Universal Design

What is Univeral Design?

  • Universal design originates in barrier-free design and architectural accessibility. According to the Center for Universal Design, “Universal design is the design of products and environments to be usable by all people, to the greatest extent possible, without the need for adaptation or specialized design.”

  • Ron Mace of North Carolina State University Center for Universal Design stated "The design of instruction of products and environments to be usable by all students, to the greatest extent possible, without the need for adaptation or specialized design."

What is an example of Univeral Design?

  • Universal design (close relation to inclusive design) refers to broad-spectrum ideas meant to produce buildings, products and environments that are inherently accessible to older people, people without disabilities, and people with disabilities.

What is Univeral Design for Learning?

(National Center on Universal Design for Learning)

  • Universal Design for Learning is a set of principles for curriculum development that give all individuals equal opportunities to learn.

  • UDL provides a blueprint for creating instructional goals, methods, materials, and assessments that work for everyone--not a single, one-size-fits-all solution but rather flexible approaches that can be customized and adjusted for individual needs.

What are Universally Designed Products?

(University of Washington)

  • They are products that  accommodate individual preferences and abilities; communicate necessary information effectively (regardless of ambient conditions or the user's sensory abilities); and can be approached, reached, manipulated, and used regardless of the individual's body size, posture, or mobility. Application of universal design principles minimizes the need for assistive technology, results in products compatible with assistive technology, and makes products more usable by everyone, not just people with disabilities.

Why use Universal Design in Instruction?

(Harvard, The Importance of Universal Design for Learning)

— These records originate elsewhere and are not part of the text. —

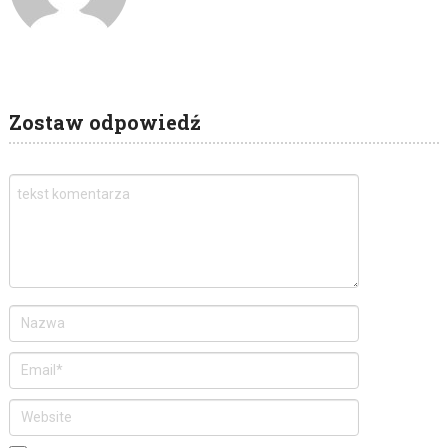
Zostaw odpowiedź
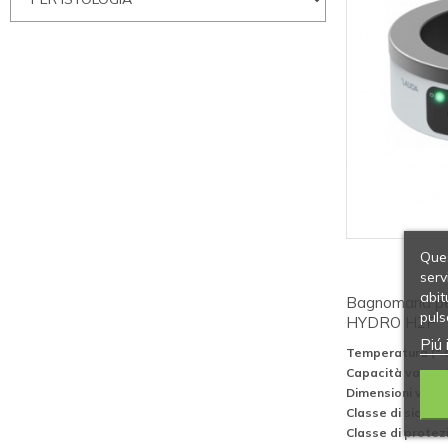
Ques
serv
abit
Bagnomaria pe
puls
HYDRO H2P
Piú 
Temperatura (° 
Capacità vasca (
Dimensioni vasc
Classe di sicure
Classe di protez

  1. Multiple means of representation- Gives learners various ways of acquiring knowledge
  2. Multiple means of expression- alternatives for demonstrating what they know
  3. Multiple means of engagement - taps into learners’ interests, increases motivation, offers appropriate challenges

Principles of Universal Design

(University at Buffalo, Principles of Universal Design)

  1. Equitable use
  2. Flexibility in use
  3. Simple & Intuitive
  4. Perceptible Information
  5. Tolerance for Error
  6. Low Physical Effort
  7. Size and space for Approach and use

Getting Started

8 Examples of instruction that employ principles of UD  

(Washington University, Center for Universal Design in Education)

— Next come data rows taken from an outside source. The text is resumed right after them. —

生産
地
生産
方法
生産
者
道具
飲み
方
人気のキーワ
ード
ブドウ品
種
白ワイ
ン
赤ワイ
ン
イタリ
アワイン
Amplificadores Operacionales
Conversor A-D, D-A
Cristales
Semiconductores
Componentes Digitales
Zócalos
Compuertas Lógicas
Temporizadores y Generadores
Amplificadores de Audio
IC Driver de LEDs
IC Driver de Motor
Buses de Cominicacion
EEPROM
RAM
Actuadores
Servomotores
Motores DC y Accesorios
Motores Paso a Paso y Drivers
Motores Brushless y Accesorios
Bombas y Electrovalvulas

  1. Class climate. Adopt practices that reflect high values with respect to both diversity and inclusiveness. Example: Put a statement on your syllabus inviting students to meet with you to discuss disability-related accommodations and other special learning needs.

  2. Interaction. Encourage regular and effective interactions between students and the instructor and ensure that communication methods are accessible to all participants. Example: Assign group work for which learners must support each other and that places a high value on different skills and roles.

  3. Physical environments and products. Ensure that facilities, activities, materials, and equipment are physically accessible to and usable by all students, and that all potential student characteristics are addressed in safety considerations. Example: Develop safety procedures for all students, including those who are blind, deaf, or wheelchair users.

  4. Delivery methods. Use multiple, accessible instructional methods that are accessible to all learners. Example: Use multiple modes to deliver content; when possible allow students to choose from multiple options for learning; and motivate and engage students-consider lectures, collaborative learning options, hands-on activities, Internet-based communications, educational software, field work, and so forth.

  5. Information resources and technology. Ensure that course materials, notes, and other information resources are engaging, flexible, and accessible for all students. Example: Choose printed materials and prepare a syllabus early to allow students the option of beginning to read materials and work on assignments before the course begins. Allow adequate time to arrange for alternate formats, such as books in audio format.

  6. Feedback. Provide specific feedback on a regular basis. Example: Allow students to turn in parts of large projects for feedback before the final project is due.

  7. Assessment. Regularly assess student progress using multiple accessible methods and tools, and adjust instruction accordingly. Example: Assess group and cooperative performance, as well as individual achievement.

  8. Accommodation. Plan for accommodations for students whose needs are not met by the instructional design. Example: Know campus protocols for getting materials in alternate formats, rescheduling classroom locations, and arranging for other accommodations for students with disabilities.